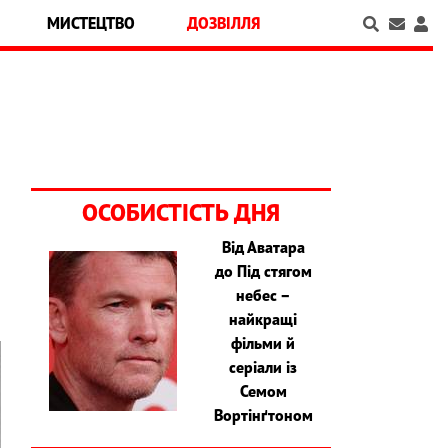
МИСТЕЦТВО
ДОЗВІЛЛЯ
ОСОБИСТІСТЬ ДНЯ
Від Аватара
до Під стягом
небес –
найкращі
фільми й
серіали із
Семом
Вортінґтоном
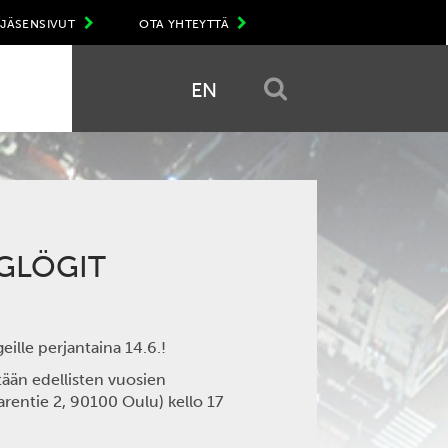
JÄSENSIVUT
OTA YHTEYTTÄ
EN
GLÖGIT
ille perjantaina 14.6.!
tään edellisten vuosien
arentie 2, 90100 Oulu) kello 17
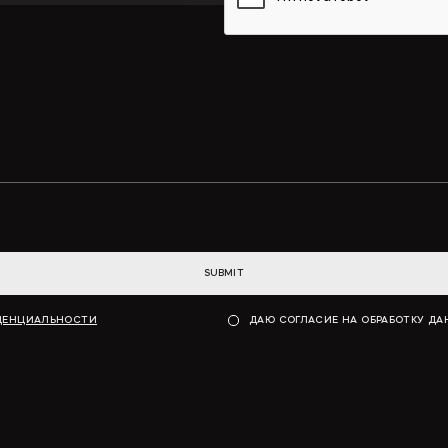
SUBMIT
ДЕНЦИАЛЬНОСТИ
ДАЮ СОГЛАСИЕ НА ОБРАБОТКУ Д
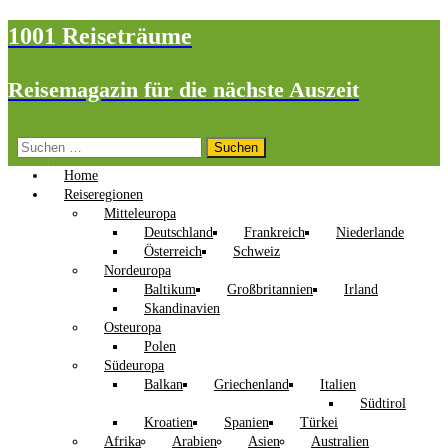
1001 Reiseträume
Reisemagazin für die nächste Auszeit
Suchen
nach:
Home
Reiseregionen
Mitteleuropa
Deutschland
Frankreich
Niederlande
Österreich
Schweiz
Nordeuropa
Baltikum
Großbritannien
Irland
Skandinavien
Osteuropa
Polen
Südeuropa
Balkan
Griechenland
Italien
Südtirol
Kroatien
Spanien
Türkei
Afrika
Arabien
Asien
Australien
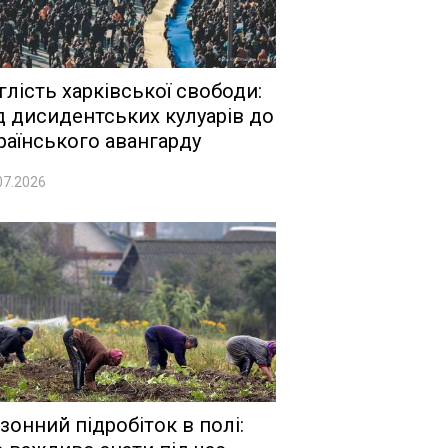
глість харківської свободи:
д дисидентських кулуарів до
раїнського авангарду
07.2026
зонний підробіток в полі:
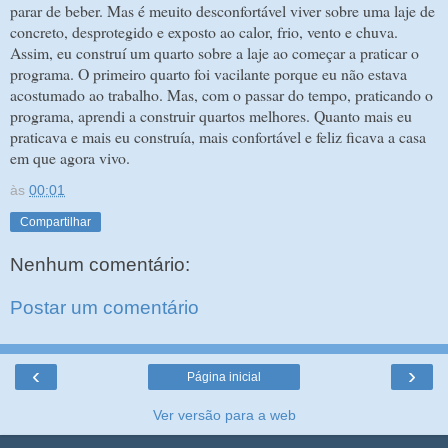
parar de beber. Mas é meuito desconfortável viver sobre uma laje de
concreto, desprotegido e exposto ao calor, frio, vento e chuva.
Assim, eu construí um quarto sobre a laje ao começar a praticar o
programa. O primeiro quarto foi vacilante porque eu não estava
acostumado ao trabalho. Mas, com o passar do tempo, praticando o
programa, aprendi a construir quartos melhores. Quanto mais eu
praticava e mais eu construía, mais confortável e feliz ficava a casa
em que agora vivo.
às
00:01
Compartilhar
Nenhum comentário:
Postar um comentário
‹
›
Página inicial
Ver versão para a web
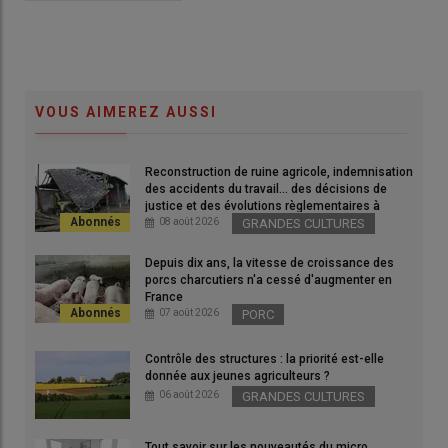
VOUS AIMEREZ AUSSI
Reconstruction de ruine agricole, indemnisation
des accidents du travail... des décisions de
justice et des évolutions règlementaires à
connaître
08 août 2026
GRANDES CULTURES
Depuis dix ans, la vitesse de croissance des
porcs charcutiers n'a cessé d'augmenter en
France
07 août 2026
PORC
Contrôle des structures : la priorité est-elle
donnée aux jeunes agriculteurs ?
06 août 2026
GRANDES CULTURES
Tout savoir sur les nouveautés du micro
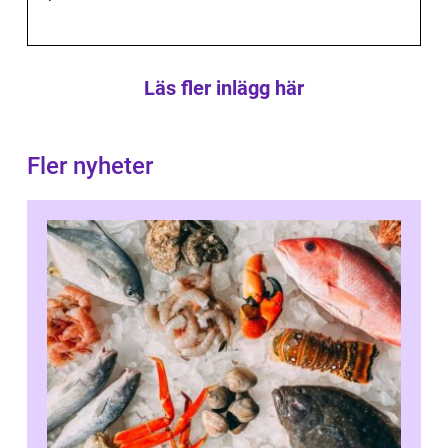
Läs fler inlägg här
Fler nyheter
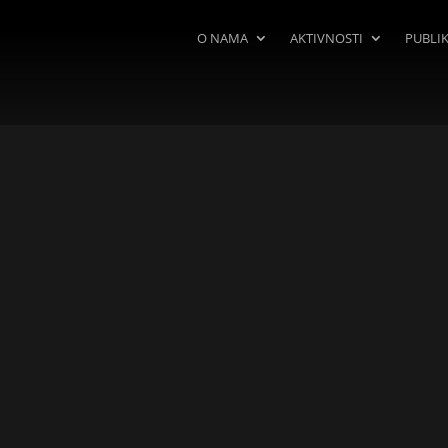
O NAMA
AKTIVNOSTI
PUBLIK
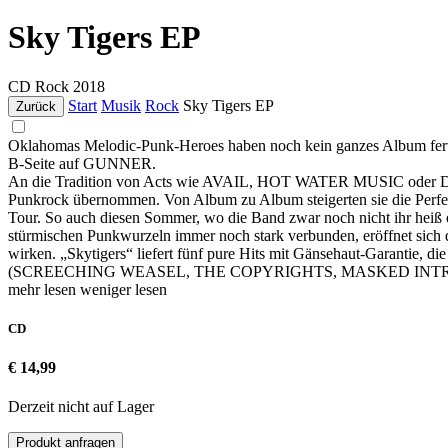
Sky Tigers EP
CD
Rock
2018
Start
Musik
Rock
Sky Tigers EP
Zurück
Oklahomas Melodic-Punk-Heroes haben noch kein ganzes Album fertig
B-Seite auf GUNNER.
An die Tradition von Acts wie AVAIL, HOT WATER MUSIC oder DILL
Punkrock übernommen. Von Album zu Album steigerten sie die Perfekt
Tour. So auch diesen Sommer, wo die Band zwar noch nicht ihr hei
stürmischen Punkwurzeln immer noch stark verbunden, eröffnet sich d
wirken. „Skytigers“ liefert fünf pure Hits mit Gänsehaut-Garantie,
(SCREECHING WEASEL, THE COPYRIGHTS, MASKED INTRUDE
mehr lesen
weniger lesen
CD
€ 14,99
Derzeit nicht auf Lager
Produkt anfragen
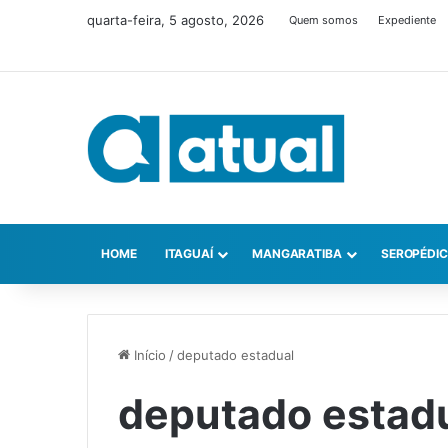
quarta-feira, 5 agosto, 2026
Quem somos
Expediente
HOME
ITAGUAÍ
MANGARATIBA
SEROPÉDI
Início
/
deputado estadual
deputado estad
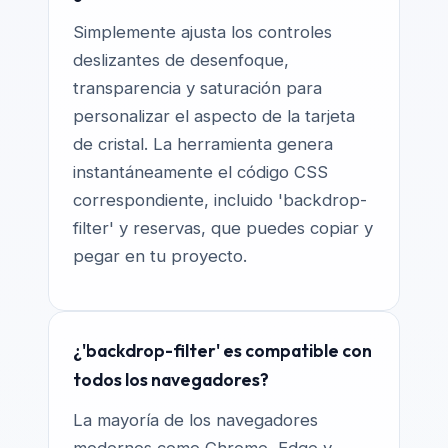
Simplemente ajusta los controles
deslizantes de desenfoque,
transparencia y saturación para
personalizar el aspecto de la tarjeta
de cristal. La herramienta genera
instantáneamente el código CSS
correspondiente, incluido 'backdrop-
filter' y reservas, que puedes copiar y
pegar en tu proyecto.
¿'backdrop-filter' es compatible con
todos los navegadores?
La mayoría de los navegadores
modernos como Chrome, Edge y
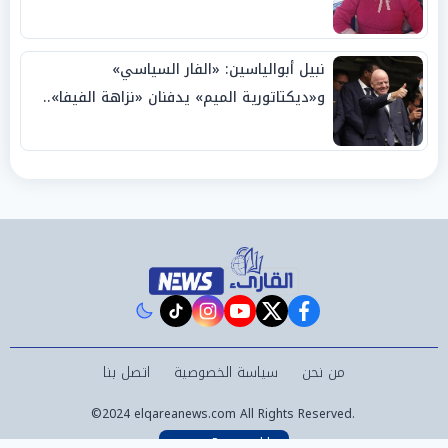
نبيل أبوالياسين: «الفار السياسي»
و«ديكتاتورية الميم» يدفنان «نزاهة الفيفا»..
وإقالة «إنفانتينو» باتت حتمية
instagram
tiktok
youtube
twitter
facebook
من نحن
سياسة الخصوصية
اتصل بنا
©2024 elqareanews.com All Rights Reserved.
Powered by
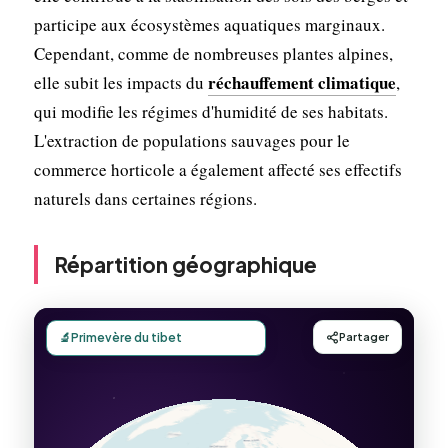
participe aux écosystèmes aquatiques marginaux.
Cependant, comme de nombreuses plantes alpines,
réchauffement climatique
elle subit les impacts du
,
qui modifie les régimes d'humidité de ses habitats.
L'extraction de populations sauvages pour le
commerce horticole a également affecté ses effectifs
naturels dans certaines régions.
Répartition géographique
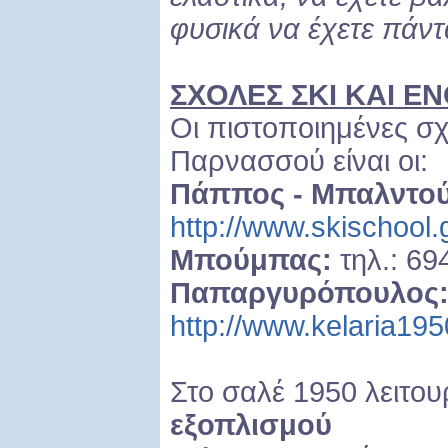
φυσικά να έχετε πάντα
ΣΧΟΛΕΣ ΣΚΙ ΚΑΙ ΕΝ
Οι πιστοποιημένες σχ
Παρνασσού είναι οι:
Πάππος - Μπαλντο
http://www.skischool.g
Μπούμπας:
τηλ.: 6
Παπαργυρόπουλος
http://www.kelaria195
Στο σαλέ 1950 λειτο
εξοπλισμού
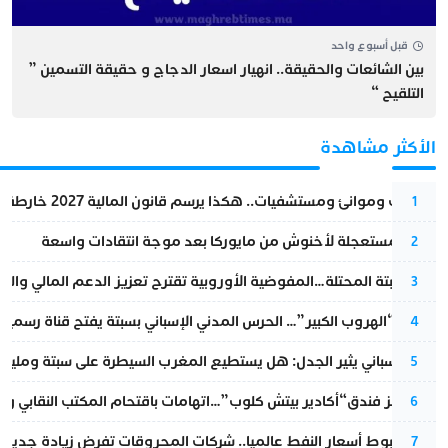
قبل أسبوع واحد
بين الشائعات والحقيقة.. انهيار اسعار الدجاج و حقيقة التسمين ”
التلقيح “
الأكثر مشاهدة
قطارات وموانئ ومستشفيات.. هكذا يرسم قانون المالية 2027 خارطة المغرب المقبل
1
عودة مستعجلة لأخنوش من مايوركا بعد موجة انتقادات واسعة
2
أزمة سبتة المحتلة…المفوضية الأوروبية تقترح تعزيز الدعم المالي والت
3
عملية “الهروب الكبير”… الحرس المدني الإسباني بسبتة يفتح قناة رسمية
4
تقرير إسباني يثير الجدل: هل يستطيع المغرب السيطرة على سبتة ومليلي
5
أزمة تهز فندق“أكادير بيتش كلوب”…اتهامات باقتحام المكتب النقابي وم
6
رغم هبوط أسعار النفط عالميا.. شركات المحروقات تفرض زيادة جديدة
7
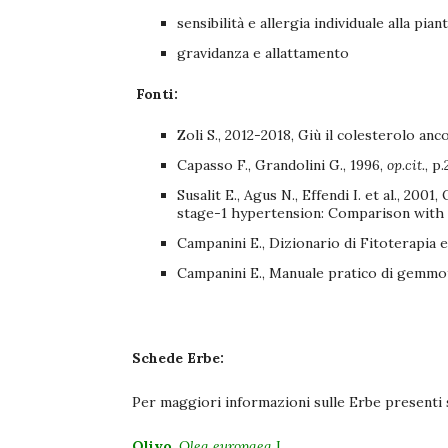
sensibilità e allergia individuale alla pian
gravidanza e allattamento
Fonti:
Zoli S., 2012-2018, Giù il colesterolo anc
Capasso F., Grandolini G., 1996,
op.cit.
, p.
Susalit E., Agus N., Effendi I. et al., 200
stage-1 hypertension: Comparison with
Campanini E., Dizionario di Fitoterapia e
Campanini E., Manuale pratico di gemmo
Schede Erbe:
Per maggiori informazioni sulle Erbe presenti su
Olivo
,
Olea europaea
L.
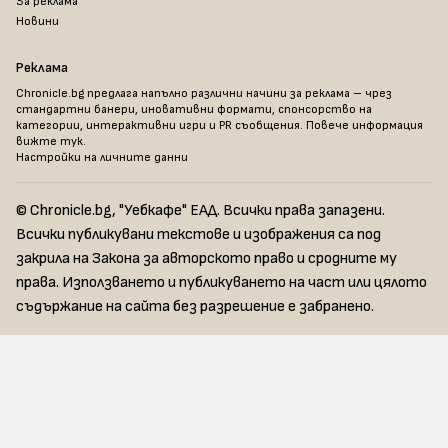
За реклама
Новини
Реклама
Chronicle.bg предлага напълно различни начини за реклама – чрез
стандартни банери, иновативни формати, спонсорство на
категории, интерактивни игри и PR съобщения. Повече информация
вижте тук
.
Настройки на личните данни
© Chronicle.bg, "Уебкафе" ЕАД. Всички права запазени.
Всички публикувани текстове и изображения са под
закрила на Закона за авторското право и сродните му
права. Използването и публикуването на част или цялото
съдържание на сайта без разрешение е забранено.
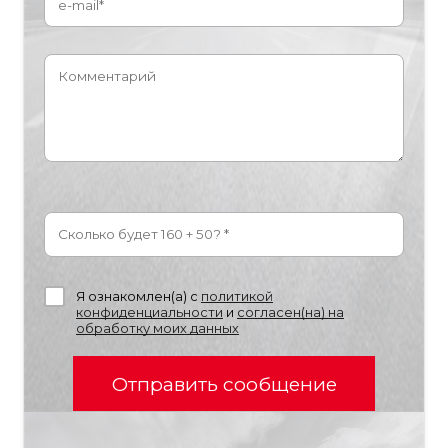
Я ознакомлен(а) с
политикой
конфиденциальности
и
согласен(на) на
обработку моих данных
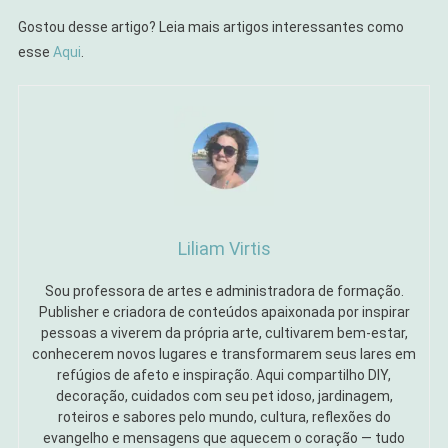
Gostou desse artigo? Leia mais artigos interessantes como
esse
Aqui
.
Liliam Virtis
Sou professora de artes e administradora de formação.
Publisher e criadora de conteúdos apaixonada por inspirar
pessoas a viverem da própria arte, cultivarem bem-estar,
conhecerem novos lugares e transformarem seus lares em
refúgios de afeto e inspiração. Aqui compartilho DIY,
decoração, cuidados com seu pet idoso, jardinagem,
roteiros e sabores pelo mundo, cultura, reflexões do
evangelho e mensagens que aquecem o coração — tudo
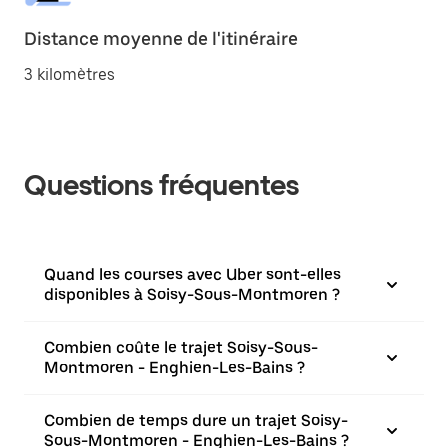
Distance moyenne de l'itinéraire
3 kilomètres
Questions fréquentes
Quand les courses avec Uber sont-elles
disponibles à Soisy-Sous-Montmoren ?
Combien coûte le trajet Soisy-Sous-
Montmoren - Enghien-Les-Bains ?
Combien de temps dure un trajet Soisy-
Sous-Montmoren - Enghien-Les-Bains ?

_ _ _ _

▸ TO DO
Write out each line above containing "nicht".

▸ RESULT OF THE EXERCISE
Tour. So auch diesen Sommer, wo die Band zwar noch nicht ihr hei
Derzeit nicht auf Lager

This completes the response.